## [Assigned task]
In the lines below, the string "nouvelle" may appear; say how many lines hold it and give nothing more.
━━━━━ Information shown
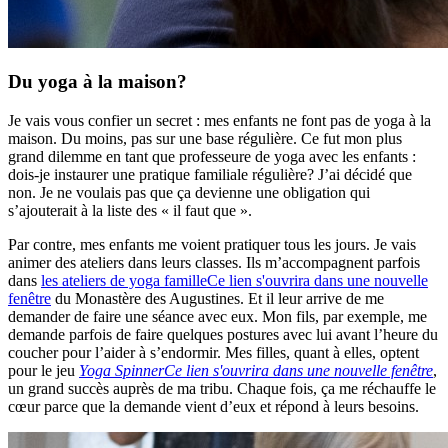
Du yoga à la maison?
Je vais vous confier un secret : mes enfants ne font pas de yoga à la
maison. Du moins, pas sur une base régulière. Ce fut mon plus
grand dilemme en tant que professeure de yoga avec les enfants :
dois-je instaurer une pratique familiale régulière? J’ai décidé que
non. Je ne voulais pas que ça devienne une obligation qui
s’ajouterait à la liste des « il faut que ».
Par contre, mes enfants me voient pratiquer tous les jours. Je vais
animer des ateliers dans leurs classes. Ils m’accompagnent parfois
dans
les ateliers de yoga famille
Ce lien s'ouvrira dans une nouvelle
fenêtre
du Monastère des Augustines. Et il leur arrive de me
demander de faire une séance avec eux. Mon fils, par exemple, me
demande parfois de faire quelques postures avec lui avant l’heure du
coucher pour l’aider à s’endormir. Mes filles, quant à elles, optent
pour le jeu
Yoga Spinner
Ce lien s'ouvrira dans une nouvelle fenêtre
,
un grand succès auprès de ma tribu. Chaque fois, ça me réchauffe le
cœur parce que la demande vient d’eux et répond à leurs besoins.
━━━━━━━━━━
## [Solution for this problem]
2